The ability of Fe(II)-activated calcium peroxide (CaO2) to remove benzene is examined with a series of batch experiments. The results showed that benzene concentrations were reduced by 20 to 100% within 30 min. The magnitude of removal was dependent on the CaO2/Fe(II)/Benzene molar ratio, with much greater destruction observed for ratios of 4/4/1 or greater. An empirical equation was developed to quantify the destruction rate dependence on reagent composition. The presence of oxidative hydroxyl radicals (HO(•)) and reductive radicals (primarily O2(•-)) was identified by probe compound testing and electron paramagnetic resonance (EPR) tests. The results of the EPR tests indicated that the application of CaO2/Fe(II) enabled the radical intensity to remain steady for a relatively long time.

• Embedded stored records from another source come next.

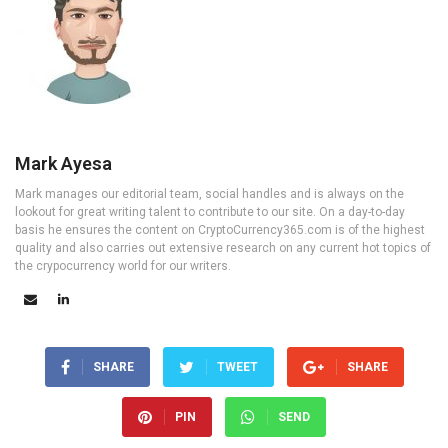
Mark Ayesa
Mark manages our editorial team, social handles and is always on the
lookout for great writing talent to contribute to our site. On a day-to-day
basis he ensures the content on CryptoCurrency365.com is of the highest
quality and also carries out extensive research on any current hot topics of
the crypocurrency world for our writers.
SHARE
TWEET
SHARE
PIN
SEND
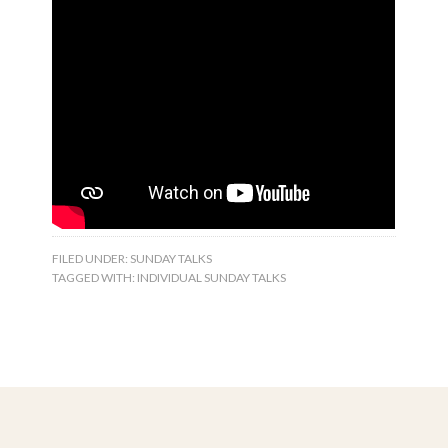
FILED UNDER:
SUNDAY TALKS
TAGGED WITH:
INDIVIDUAL SUNDAY TALKS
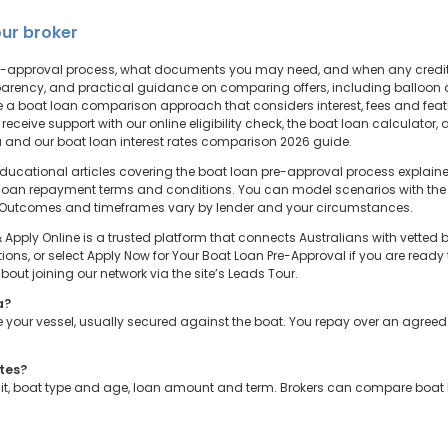
ur broker
 pre-approval process, what documents you may need, and when any credi
arency, and practical guidance on comparing offers, including balloon op
use a boat loan comparison approach that considers interest, fees and fea
 receive support with our online eligibility check, the boat loan calculato
ia and our boat loan interest rates comparison 2026 guide.
educational articles covering the boat loan pre-approval process explaine
loan repayment terms and conditions. You can model scenarios with the 
 Outcomes and timeframes vary by lender and your circumstances.
pply Online is a trusted platform that connects Australians with vetted br
ions, or select Apply Now for Your Boat Loan Pre-Approval if you are ready
ut joining our network via the site’s Leads Tour.
a?
your vessel, usually secured against the boat. You repay over an agreed te
ates?
osit, boat type and age, loan amount and term. Brokers can compare boat 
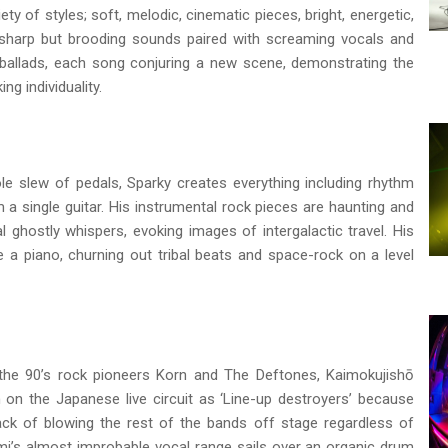
ety of styles; soft, melodic, cinematic pieces, bright, energetic,
, sharp but brooding sounds paired with screaming vocals and
ng ballads, each song conjuring a new scene, demonstrating the
ing individuality.
ole slew of pedals, Sparky creates everything including rhythm
a single guitar. His instrumental rock pieces are haunting and
 ghostly whispers, evoking images of intergalactic travel. His
e a piano, churning out tribal beats and space-rock on a level
the 90’s rock pioneers Korn and The Deftones, Kaimokujishō
 on the Japanese live circuit as ‘Line-up destroyers’ because
ck of blowing the rest of the bands off stage regardless of
umi’s almost improbable vocal range sails over an organic drum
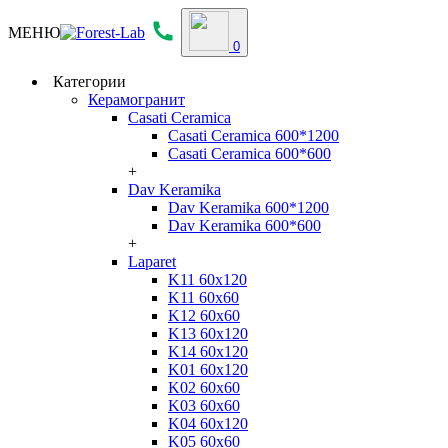
МЕНЮ
0
Категории
Керамогранит
Casati Ceramica
Casati Ceramica 600*1200
Casati Ceramica 600*600
+
Dav Keramika
Dav Keramika 600*1200
Dav Keramika 600*600
+
Laparet
K11 60x120
K11 60x60
K12 60x60
K13 60x120
K14 60x120
K01 60x120
K02 60x60
K03 60x60
K04 60x120
K05 60x60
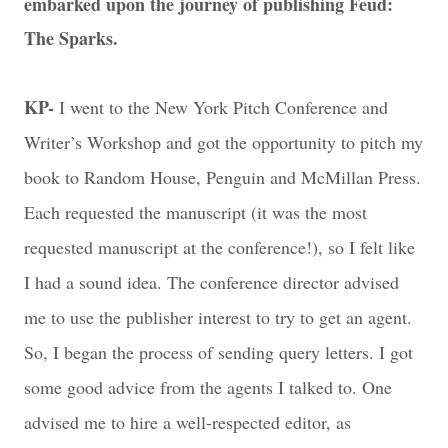
embarked upon the journey of publishing Feud:
The Sparks.
KP-
I went to the New York Pitch Conference and
Writer’s Workshop and got the opportunity to pitch my
book to Random House, Penguin and McMillan Press.
Each requested the manuscript (it was the most
requested manuscript at the conference!), so I felt like
I had a sound idea. The conference director advised
me to use the publisher interest to try to get an agent.
So, I began the process of sending query letters. I got
some good advice from the agents I talked to. One
advised me to hire a well-respected editor, as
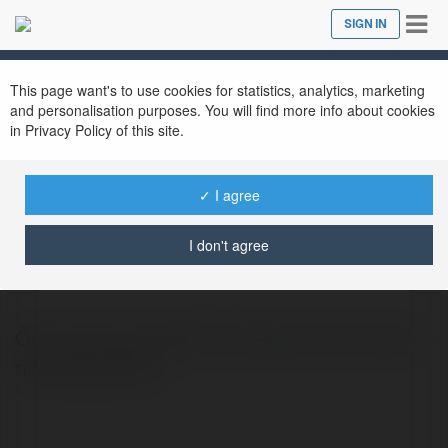
Tog
SIGN IN
Close
nav
This page want's to use cookies for statistics, analytics, marketing
and personalisation purposes. You will find more info about cookies
in Privacy Policy of this site.
✓ I agree
ocduiblog com
@ocduiblogcom
I don't agree
Ốc nấu gì ngon nhất và những món ăn ngon
nấu cùng với ốc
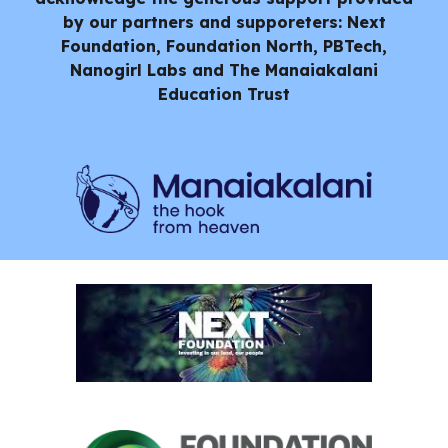
by our partners and supporeters: Next
Foundation, Foundation North, PBTech,
Nanogirl Labs and
The Manaiakalani
Education Trust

The effect of initial solution pH was also investigated, and CaO2/Fe(II) enabled benzene removal over a wide pH range of 3.0~9.0. The results of radical scavenging tests showed that benzene removal occurred primarily by HO(•) oxidation in the CaO2/Fe(II) system, although reductive radicals also contributed. The intermediates in benzene destruction were identified to be phenol and biphenyl. The results indicate that Fe(II)-activated CaO2 is a feasible approach for treatment of benzene in contaminated groundwater remediation.